The use of mobile phones in India has increased exponentially in recent years, with the main reason being more accessible internet. Today, the internet is being used in almost every remote area of our country. While people of India leverage its capabilities, most of them are also aware of the risks that it comes with. As digitisation increases, the risk of possible malware attacks and breaches through the internet has also increased. One of the names that often come up while talking about protection from attacks and device safety is Avast.
The Indian market has always been a mobile-first market with the majority of the users accessing the internet on their mobile phones. Avast has more than 19 million active mobile and PC users and protecting these people has always been Avast’s priority.
Avast started back in 1988, when one of its two founders, Pavel Baudis, encountered Vienna Virus on a floppy disk and developed a program to remove it. Avast’s business took off in the early 2000s when they introduced a freemium strategy that boosted their consumer user growth. Avast also offers solutions for small and medium-sized enterprises. In early years Avast majorly focused on PC security and they subsequently expanded their focus onto Android and iOS security.
With a massive consumer base, Avast has been one of the best when it comes to providing security. So, for this week’s Deep Dive column, we got in touch with Avast’s Security Evangelist, Luis Corrons, to discuss their plans and how they use AI and machine learning in their products and services.
Avast’s TechStack & Other Products
Avast’s other products, apart from their flagship Antivirus for both desktops and mobiles, they offer privacy solutions to the users through SecureLine VPN for an encrypted connection, AntiTrack to mask fingerprint, Secure browser for safer and faster internet browsing or Passwords for managing passwords and credit cards details.

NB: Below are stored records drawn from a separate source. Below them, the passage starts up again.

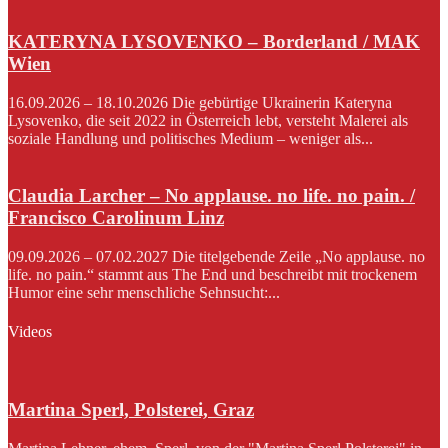
KATERYNA LYSOVENKO – Borderland / MAK
Wien
16.09.2026 – 18.10.2026 Die gebürtige Ukrainerin Kateryna
Lysovenko, die seit 2022 in Österreich lebt, versteht Malerei als
soziale Handlung und politisches Medium – weniger als...
Claudia Larcher – No applause. no life. no pain. /
Francisco Carolinum Linz
09.09.2026 – 07.02.2027 Die titelgebende Zeile „No applause. no
life. no pain.“ stammt aus The End und beschreibt mit trockenem
Humor eine sehr menschliche Sehnsucht:...
Videos
Martina Sperl, Polsterei, Graz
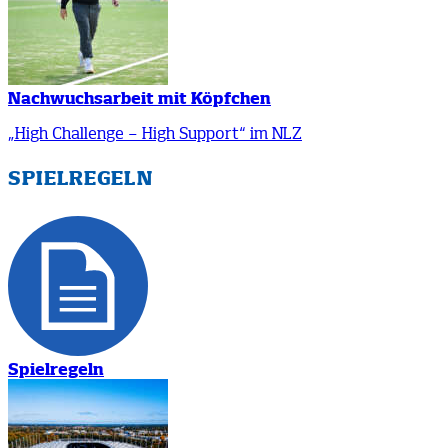
Nachwuchsarbeit mit Köpfchen
„High Challenge – High Support“ im NLZ
SPIELREGELN
Spielregeln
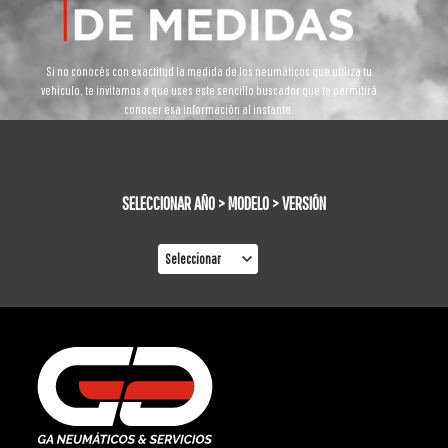
Si no conocés con exactitud la medida de los neumáticos que utiliza tu
vehículo, te invitamos a que uses este sencillo buscador que te permitirá
conocer esa información al instante.
SELECCIONAR AÑO > MODELO > VERSIÓN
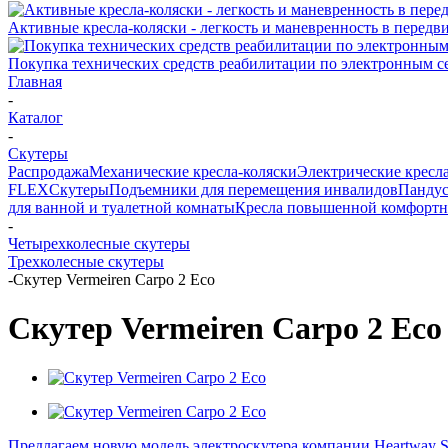
Активные кресла-коляски - легкость и маневренность в перед
Покупка технических средств реабилитации по электронным 
Главная
-
Каталог
-
Скутеры
Распродажа
Механические кресла-коляски
Электрические кресл
FLEX
Скутеры
Подъемники для перемещения инвалидов
Панду
для ванной и туалетной комнаты
Кресла повышенной комфортн
-
Четырехколесные скутеры
Трехколесные скутеры
-
Скутер Vermeiren Carpo 2 Eco
Скутер Vermeiren Carpo 2 Eco
Предлагаем новую модель электроскутера компании Heartway S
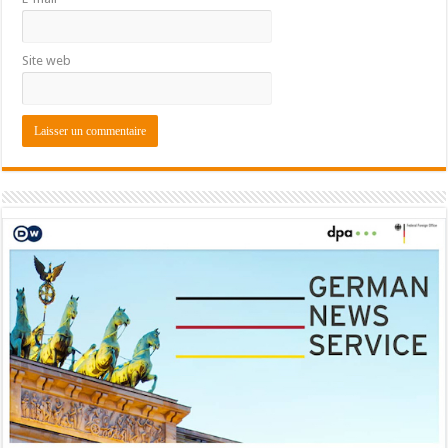
Site web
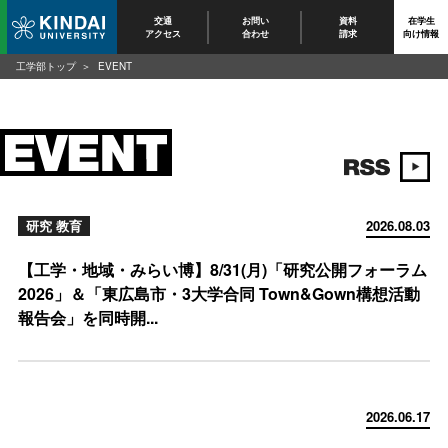
交通
お問い
資料
在学生
アクセス
合わせ
請求
向け情報
工学部トップ
EVENT
研究 教育
2026.08.03
【工学・地域・みらい博】8/31(月)「研究公開フォーラム
2026」＆「東広島市・3大学合同 Town&Gown構想活動
報告会」を同時開...
2026.06.17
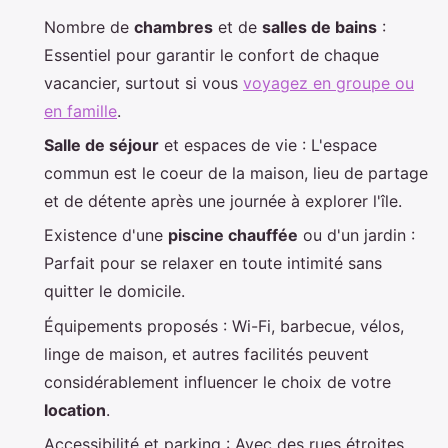
Nombre de
chambres
et de
salles de bains
:
Essentiel pour garantir le confort de chaque
vacancier, surtout si vous
voyagez en groupe ou
en famille
.
Salle de séjour
et espaces de vie : L'espace
commun est le coeur de la maison, lieu de partage
et de détente après une journée à explorer l'île.
Existence d'une
piscine chauffée
ou d'un jardin :
Parfait pour se relaxer en toute intimité sans
quitter le domicile.
Équipements proposés : Wi-Fi, barbecue, vélos,
linge de maison, et autres facilités peuvent
considérablement influencer le choix de votre
location
.
Accessibilité et parking : Avec des rues étroites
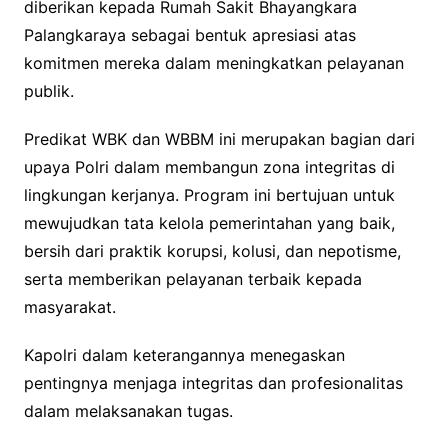
diberikan kepada Rumah Sakit Bhayangkara
Palangkaraya sebagai bentuk apresiasi atas
komitmen mereka dalam meningkatkan pelayanan
publik.
Predikat WBK dan WBBM ini merupakan bagian dari
upaya Polri dalam membangun zona integritas di
lingkungan kerjanya. Program ini bertujuan untuk
mewujudkan tata kelola pemerintahan yang baik,
bersih dari praktik korupsi, kolusi, dan nepotisme,
serta memberikan pelayanan terbaik kepada
masyarakat.
Kapolri dalam keterangannya menegaskan
pentingnya menjaga integritas dan profesionalitas
dalam melaksanakan tugas.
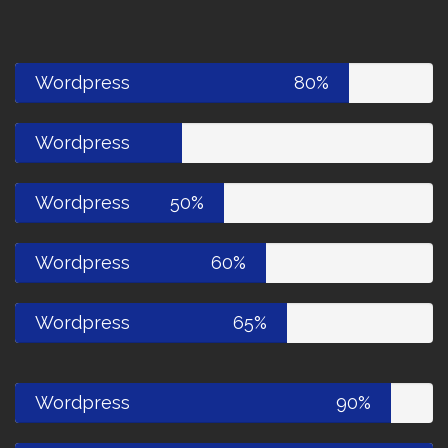
Wordpress
80%
Wordpress
40%
Wordpress
50%
Wordpress
60%
Wordpress
65%
Wordpress
90%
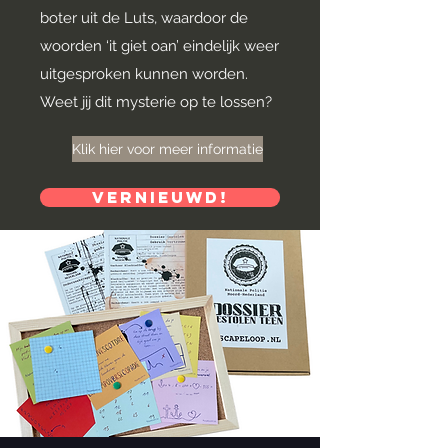
boter uit de Luts, waardoor de
woorden ‘it giet oan’ eindelijk weer
uitgesproken kunnen worden.
Weet jij dit mysterie op te lossen?
Klik hier voor meer informatie
Vernieuwd!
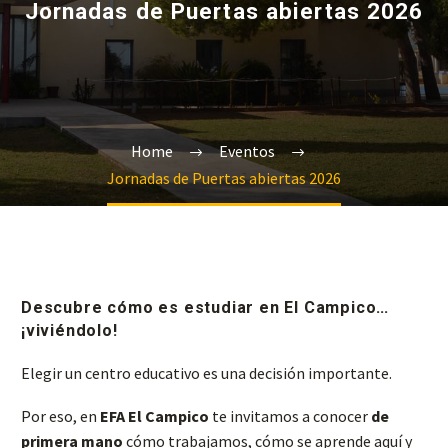
Jornadas de Puertas abiertas 2026
Home
Eventos
Jornadas de Puertas abiertas 2026
Descubre cómo es estudiar en El Campico…
¡viviéndolo!
Elegir un centro educativo es una decisión importante.
Por eso, en
EFA El Campico
te invitamos a conocer
de
primera mano
cómo trabajamos, cómo se aprende aquí y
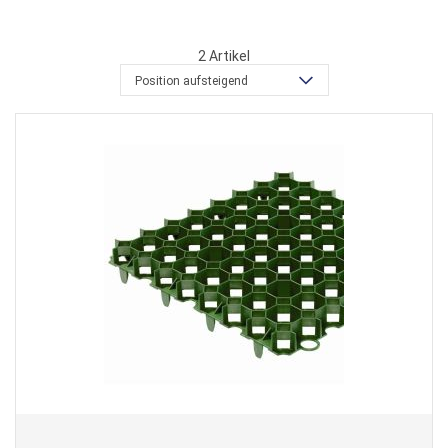
2
Artikel
Position aufsteigend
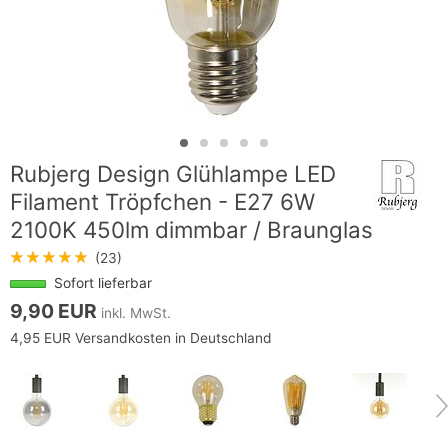
Rubjerg Design Glühlampe LED
Filament Tröpfchen - E27 6W
2100K 450lm dimmbar / Braunglas
★★★★★
(23)
Sofort lieferbar
9,90 EUR
inkl. MwSt.
4,95 EUR Versandkosten in Deutschland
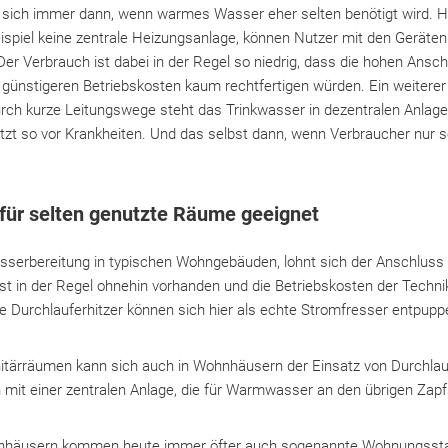
n sich immer dann, wenn warmes Wasser eher selten benötigt wird. Ha
iel keine zentrale Heizungsanlage, können Nutzer mit den Geräten 
er Verbrauch ist dabei in der Regel so niedrig, dass die hohen Ansc
 günstigeren Betriebskosten kaum rechtfertigen würden. Ein weiterer 
ch kurze Leitungswege steht das Trinkwasser in dezentralen Anlag
ützt so vor Krankheiten. Und das selbst dann, wenn Verbraucher nur
 für selten genutzte Räume geeignet
erbereitung in typischen Wohngebäuden, lohnt sich der Anschluss a
st in der Regel ohnehin vorhanden und die Betriebskosten der Technik 
he Durchlauferhitzer können sich hier als echte Stromfresser entpupp
nitärräumen kann sich auch in Wohnhäusern der Einsatz von Durchlau
n mit einer zentralen Anlage, die für Warmwasser an den übrigen Zapfs
ienhäusern kommen heute immer öfter auch sogenannte Wohnungssta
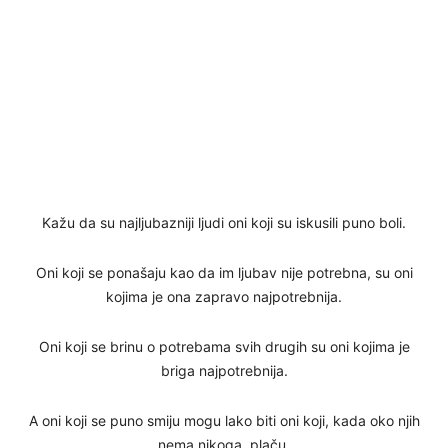
Kažu da su najljubazniji ljudi oni koji su iskusili puno boli.
Oni koji se ponašaju kao da im ljubav nije potrebna, su oni
kojima je ona zapravo najpotrebnija.
Oni koji se brinu o potrebama svih drugih su oni kojima je
briga najpotrebnija.
A oni koji se puno smiju mogu lako biti oni koji, kada oko njih
nema nikoga, plaču.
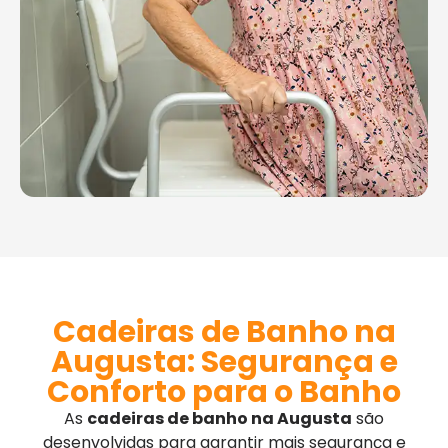
Cadeiras de Banho na
Augusta: Segurança e
Conforto para o Banho
As
cadeiras de banho na Augusta
são
desenvolvidas para garantir mais segurança e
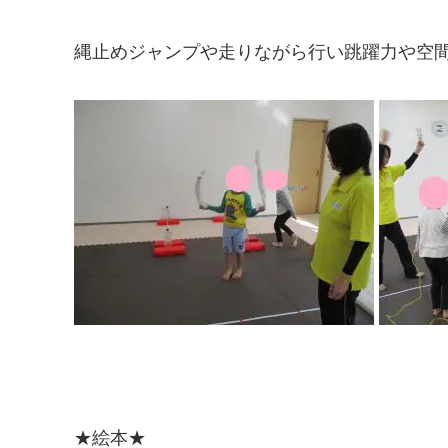
縄止めジャンプや走りながら行い跳躍力や空
★絵本★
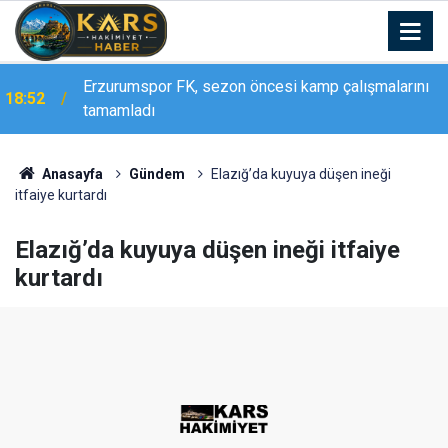
Erzurumspor FK, sezon öncesi kamp çalışmalarını
18:52
tamamladı
Anasayfa
Gündem
Elazığ’da kuyuya düşen ineği
itfaiye kurtardı
Elazığ’da kuyuya düşen ineği itfaiye
kurtardı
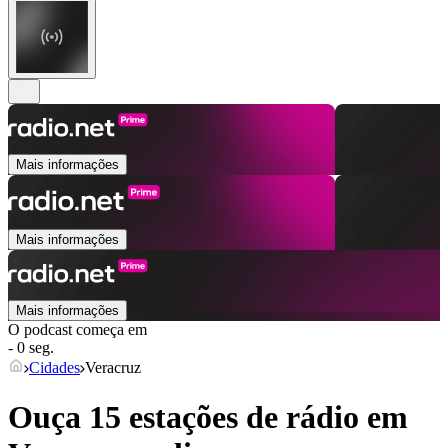
Mais informações
Mais informações
Mais informações
O podcast começa em
- 0 seg.
Cidades
Veracruz
Ouça 15 estações de rádio em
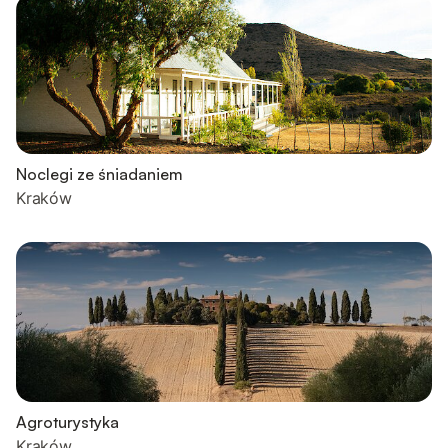
Noclegi ze śniadaniem
Kraków
Agroturystyka
Kraków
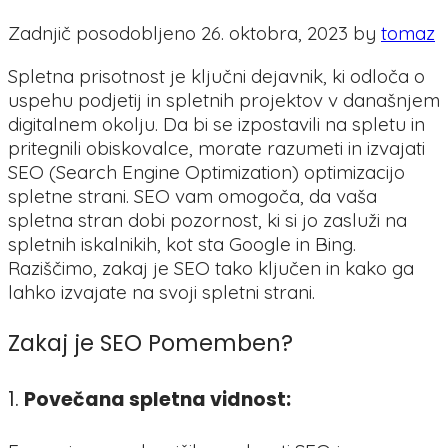
Zadnjič posodobljeno 26. oktobra, 2023 by
tomaz
Spletna prisotnost je ključni dejavnik, ki odloča o
uspehu podjetij in spletnih projektov v današnjem
digitalnem okolju. Da bi se izpostavili na spletu in
pritegnili obiskovalce, morate razumeti in izvajati
SEO (Search Engine Optimization) optimizacijo
spletne strani. SEO vam omogoča, da vaša
spletna stran dobi pozornost, ki si jo zasluži na
spletnih iskalnikih, kot sta Google in Bing.
Raziščimo, zakaj je SEO tako ključen in kako ga
lahko izvajate na svoji spletni strani.
Zakaj je SEO Pomemben?
1.
Povečana spletna vidnost:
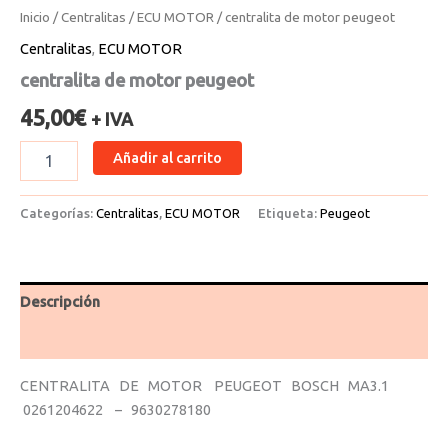
Inicio
/
Centralitas
/
ECU MOTOR
/ centralita de motor peugeot
Centralitas
,
ECU MOTOR
centralita de motor peugeot
45,00
€
+ IVA
Añadir al carrito
Categorías:
Centralitas
,
ECU MOTOR
Etiqueta:
Peugeot
Descripción
Valoraciones (0)
CENTRALITA DE MOTOR PEUGEOT BOSCH MA3.1
0261204622 – 9630278180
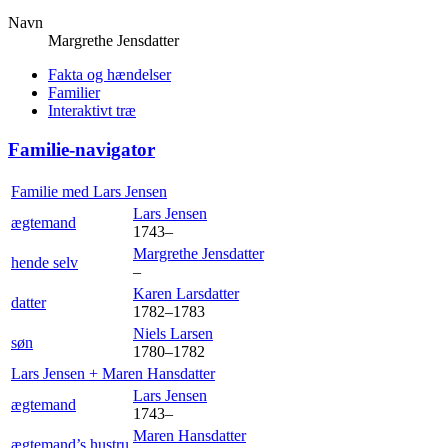
Navn
Margrethe
Jensdatter
Fakta og hændelser
Familier
Interaktivt træ
Familie-navigator
Familie med
Lars
Jensen
Lars
Jensen
ægtemand
1743
–
Margrethe
Jensdatter
hende selv
–
Karen
Larsdatter
datter
1782
–
1783
Niels
Larsen
søn
1780
–
1782
Lars
Jensen
+
Maren
Hansdatter
Lars
Jensen
ægtemand
1743
–
Maren
Hansdatter
ægtemand’s hustru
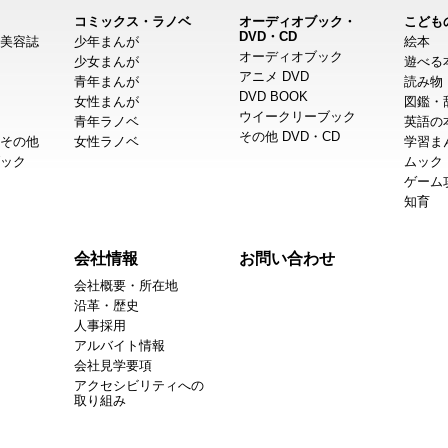
コミックス・ラノベ
オーディオブック・
こども
DVD・CD
美容誌
少年まんが
絵本
オーディオブック
少女まんが
遊べる
アニメ DVD
青年まんが
読み物
DVD BOOK
女性まんが
図鑑・
ウイークリーブック
青年ラノベ
英語の
その他 DVD・CD
その他
女性ラノベ
学習ま
ック
ムック
ゲーム
知育
会社情報
お問い合わせ
会社概要・所在地
沿革・歴史
人事採用
アルバイト情報
会社見学要項
アクセシビリティへの
取り組み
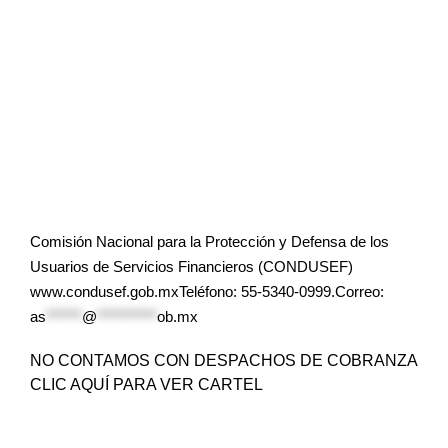
Comisión Nacional para la Protección y Defensa de los
Usuarios de Servicios Financieros (CONDUSEF)
www.condusef.gob.mxTeléfono: 55-5340-0999.Correo:
as
******
@
**********
ob.mx
NO CONTAMOS CON DESPACHOS DE COBRANZA
CLIC AQUÍ PARA VER CARTEL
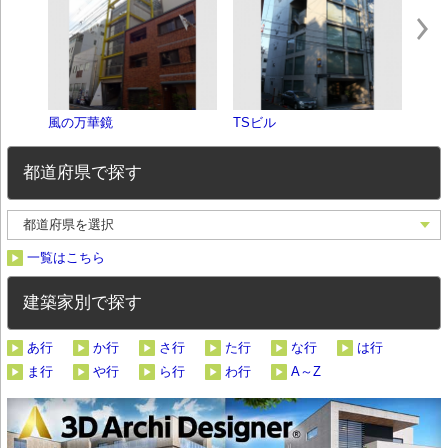
風の万華鏡
TSビル
SE
都道府県で探す
一覧はこちら
建築家別で探す
あ行
か行
さ行
た行
な行
は行
ま行
や行
ら行
わ行
A～Z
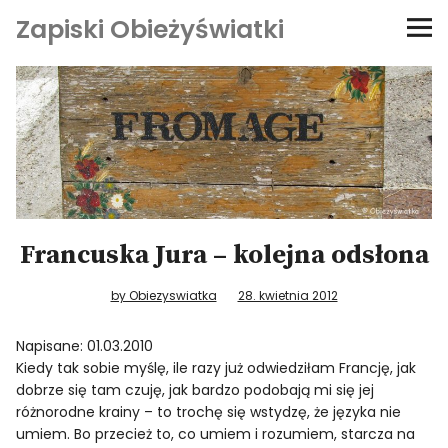
Zapiski Obieżyświatki
Podróże
Kultura i sztuka
Kątem oka
O-fiszki
Francuska Jura – kolejna odsłona
Niezwyczajne ściany
by Obiezyswiatka
28. kwietnia 2012
Napisane: 01.03.2010
Dom na kółkach
Kiedy tak sobie myślę, ile razy już odwiedziłam Francję, jak
dobrze się tam czuję, jak bardzo podobają mi się jej
różnorodne krainy – to trochę się wstydzę, że języka nie
umiem. Bo przecież to, co umiem i rozumiem, starcza na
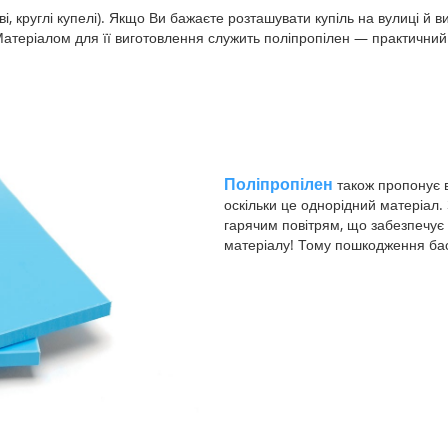
ві, круглі купелі). Якщо Ви бажаєте розташувати купіль на вулиці й
 Матеріалом для її виготовлення служить поліпропілен — практичний 
Поліпропілен
також пропонує 
оскільки це однорідний матеріал
гарячим повітрям, що забезпечує 
матеріалу! Тому пошкодження ба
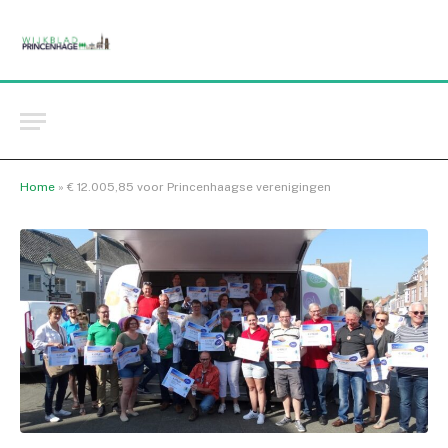
Home
»
€ 12.005,85 voor Princenhaagse verenigingen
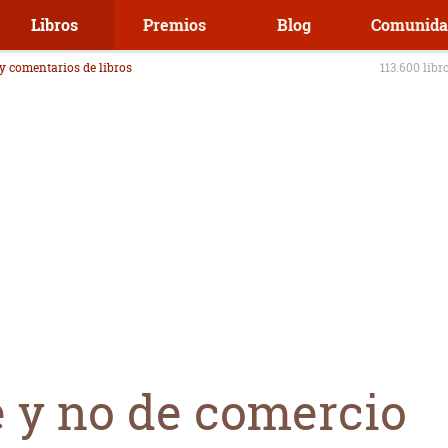
Libros
Premios
Blog
Comunida
 y comentarios de libros
113.600 libr
e y no de comercio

They also offer products, which increase device performance like CleanUp, Battery Saver and Driver Updater.
Use AI and ML
Artificial intelligence and machine learning have the potential to change the way cybercrime is being fought completely. The major contributing factor is real-time threat detection, and accurate prediction of emerging threats as attacks evolve. Security researchers use the tech to learn from databases of known attacks so that the malware files classified in the past can be used to model attack behaviours to better protect against new and unknown threats. This task, when compared to humans, is pretty vast and would take a lot of time.
Although AI is helping cybersecurity professionals in fortifying cyberattacks, machines will always witness new attacks, which AI cannot determine. Therefore, at Avast, humans and AI work in tandem to protect the systems from hackers. Humans are still required to safeguard machines as they are better at deep malware analysis. This is because of their ability to see the issues in a broader context.
Avast believes that a man and machine collaboration is what creates an efficient and secure system. Avast’s approach allows researchers to concentrate more time in the study of sophisticated and evasive threats if the AI takes the responsibility of detecting and blocking the malware.
Avast believes as AI progresses towards helping fight against cybercrimes, the technology can also be used for the same, i.e., to promote cybercrime and exploit vulnerabilities better. The AI codes could launch attacks that can be run through software to find vulnerabilities that can then be exploited routinely. This is where something called behavioural pattern detection becomes essential. Because when everything fails, the behavioural patterns and anomalies are still possible to detect.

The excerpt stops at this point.